Electrical Engineering Asked on December 8, 2021

My team and I are currently trying to design a 2S2P battery pack for use in a CubeSat (student project). The pack is planned to be used with 30-40% depth of discharge for a total of around 5800 charge-discharge cycles. We have chosen to use 4x Panasonic NCR18650B Li-Ion cells. Now we need to design a protection circuit that is also capable of balancing the cells. I have found couple of chips that should do the trick, but I would like to know if this is a good design.

For balancing I have found a simple IC called BQ29209 from Texas Instruments. However it only offers balancing and additional protection circuitry would have to be implemented, such as Overcharge, Overdisharge, Overcurrent and short-circuit protection. For this I have again found an IC called S-8252 from Ablic (Previously known as Seiko), which seems like a pretty reputable manufacturer in battery protection area. Now it seems like these two IC’s together would provide full battery protection together with balancing, but my question is, can they be used together? I am imagining connecting them in way shown in the image below (excuse the crude diagram). Would that be an OK thing to do?

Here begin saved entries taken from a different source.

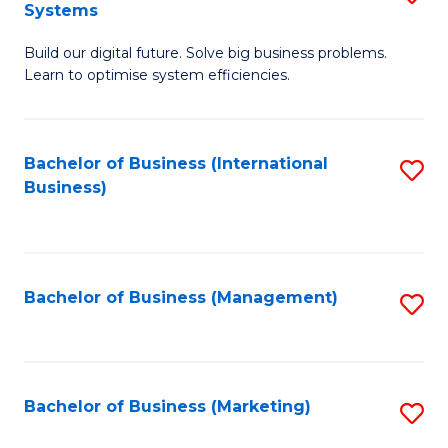
Systems
B
Build our digital future. Solve big business problems.
of
Learn to optimise system efficiencies.
B
I
Bachelor of Business (International
S
S
Business)
to
to
C
C
Fa
Fa
Bachelor of Business (Management)
S
to
C
Fa
Bachelor of Business (Marketing)
S
to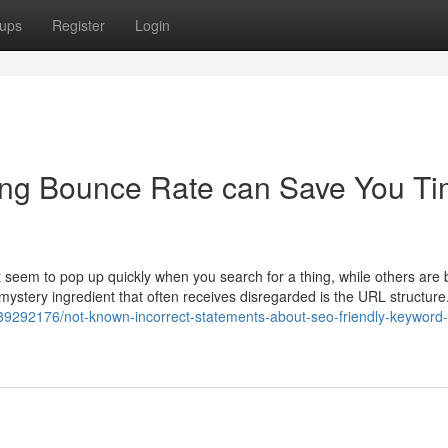
ups
Register
Login
ng Bounce Rate can Save You Ti
seem to pop up quickly when you search for a thing, while others are 
 mystery ingredient that often receives disregarded is the URL structure.
39292176/not-known-incorrect-statements-about-seo-friendly-keyword-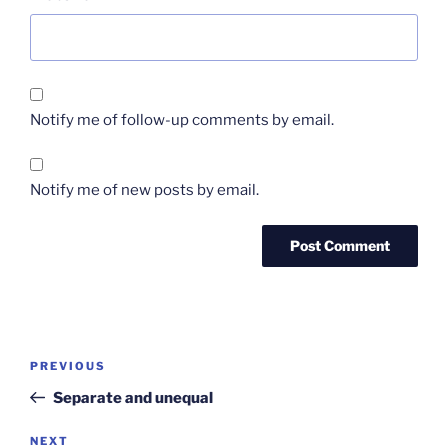
Notify me of follow-up comments by email.
Notify me of new posts by email.
Post
Previous
PREVIOUS
navigation
Post
Separate and unequal
Next
NEXT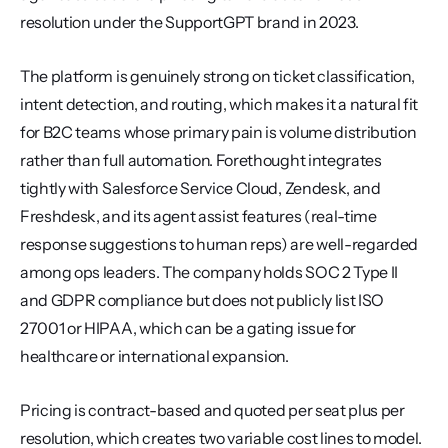
resolution under the SupportGPT brand in 2023.
The platform is genuinely strong on ticket classification, 
intent detection, and routing, which makes it a natural fit 
for B2C teams whose primary pain is volume distribution 
rather than full automation. Forethought integrates 
tightly with Salesforce Service Cloud, Zendesk, and 
Freshdesk, and its agent assist features (real-time 
response suggestions to human reps) are well-regarded 
among ops leaders. The company holds SOC 2 Type II 
and GDPR compliance but does not publicly list ISO 
27001 or HIPAA, which can be a gating issue for 
healthcare or international expansion.
Pricing is contract-based and quoted per seat plus per 
resolution, which creates two variable cost lines to model. 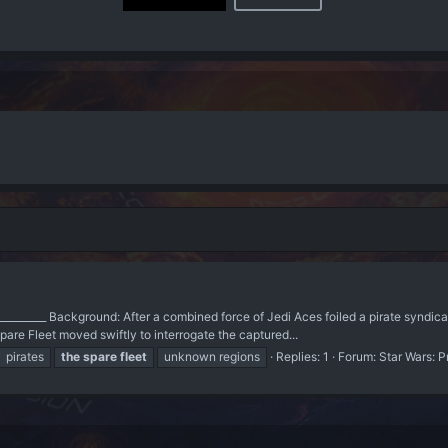
_____________ Background: After a combined force of Jedi Aces foiled a pirate syndic
re Fleet moved swiftly to interrogate the captured...
pirates
the
spare
fleet
unknown regions
Replies: 1
Forum:
Star Wars: P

enter image description here

In my opinion they shouldn’t interact negatively with each other as the only thing BQ29209 does is activate discharge mosfets when one of the cells goes over the voltage limit, and that shouldn’t mess with S-8252 operation, but maybe I’m not seeing something?

Thank you for your help!

One Answer

I believe this would work, but you may want to consider a protection chip like https://www.ti.com/document-viewer/BQ294533/datasheet/abstract#SLUSAJ36867 as it requires less external transistors, or one with internal transistors, which may save space in a constrained application like a cubesat. Test it thoroughly, simulate various failures.